- PROMPT:
The word "with" marks the lines to find; copy every such line from the data below.

- GIVEN DATA:
------------------------------------------------------------

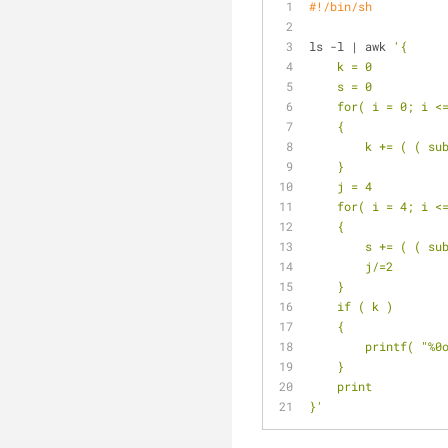
#!/bin/sh
ls -l | awk 
'{
    k = 0
    s = 0
    for( i = 0; i 
    {
        k += 
    }
    j = 4
    for( i = 4; i 
    {
        s += 
        j/=2
    }
    if ( k )
    {
        printf(
    }
    print
}'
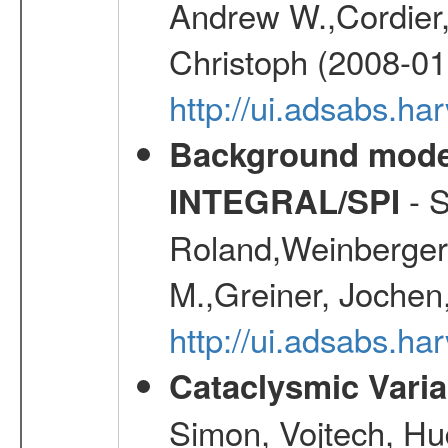
Andrew W.,Cordier,
Christoph (2008-01
http://ui.adsabs.h
Background modell
- S
INTEGRAL/SPI
Roland,Weinberger, 
M.,Greiner, Jochen
http://ui.adsabs.h
Cataclysmic Vari
Simon, Vojtech, Hu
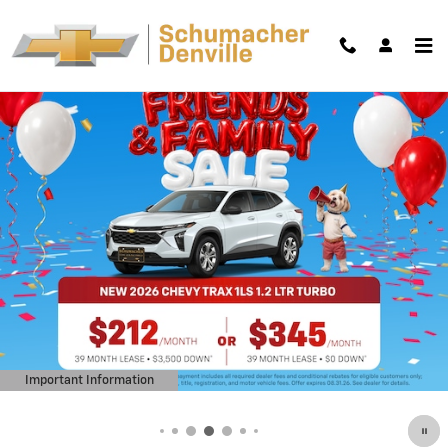
Skip to main content
Important Information
Open Details Modal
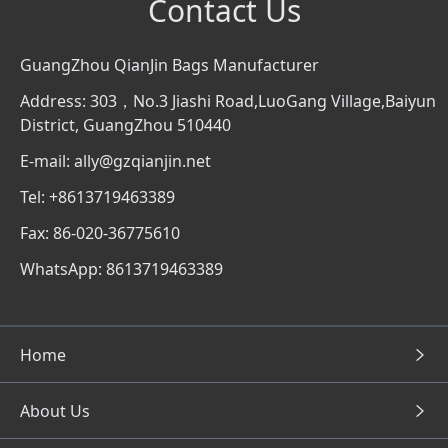
Contact Us
GuangZhou QianJin Bags Manufacturer
Address: 303，No.3 Jiashi Road,LuoGang Village,Baiyun
District, GuangZhou 510440
E-mail: ally@gzqianjin.net
Tel: +8613719463389
Fax: 86-020-36775610
WhatsApp: 8613719463389
Home
About Us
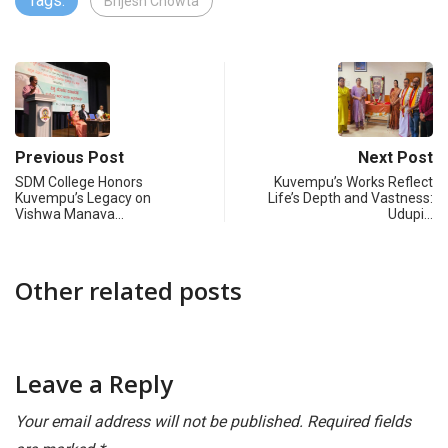
Tags:
Brijesh Chowta
Previous Post
Next Post
SDM College Honors
Kuvempu’s Works Reflect
Kuvempu’s Legacy on
Life’s Depth and Vastness:
Vishwa Manava…
Udupi…
Other related posts
Leave a Reply
Your email address will not be published.
Required fields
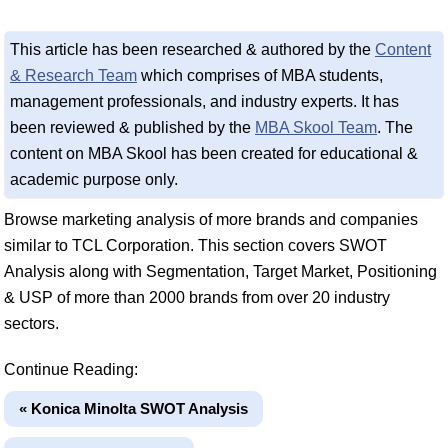
This article has been researched & authored by the
Content
& Research Team
which comprises of MBA students,
management professionals, and industry experts. It has
been reviewed & published by the
MBA Skool Team
. The
content on MBA Skool has been created for educational &
academic purpose only.
Browse marketing analysis of more brands and companies
similar to TCL Corporation. This section covers SWOT
Analysis along with Segmentation, Target Market, Positioning
& USP of more than 2000 brands from over 20 industry
sectors.
Continue Reading:
« Konica Minolta SWOT Analysis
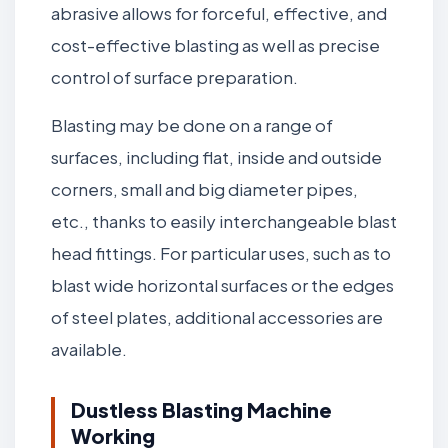
abrasive allows for forceful, effective, and
cost-effective blasting as well as precise
control of surface preparation.
Blasting may be done on a range of
surfaces, including flat, inside and outside
corners, small and big diameter pipes,
etc., thanks to easily interchangeable blast
head fittings. For particular uses, such as to
blast wide horizontal surfaces or the edges
of steel plates, additional accessories are
available.
Dustless Blasting Machine
Working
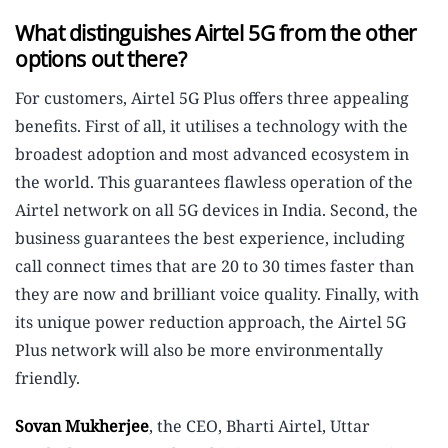
What distinguishes Airtel 5G from the other
options out there?
For customers, Airtel 5G Plus offers three appealing
benefits. First of all, it utilises a technology with the
broadest adoption and most advanced ecosystem in
the world. This guarantees flawless operation of the
Airtel network on all 5G devices in India. Second, the
business guarantees the best experience, including
call connect times that are 20 to 30 times faster than
they are now and brilliant voice quality. Finally, with
its unique power reduction approach, the Airtel 5G
Plus network will also be more environmentally
friendly.
Sovan Mukherjee
, the CEO, Bharti Airtel, Uttar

------------------------------------------------------------

- YOUR RESPONSE:
Analysis along with Segmentation, Target Market, Positioning
benefits. First of all, it utilises a technology with the
they are now and brilliant voice quality. Finally, with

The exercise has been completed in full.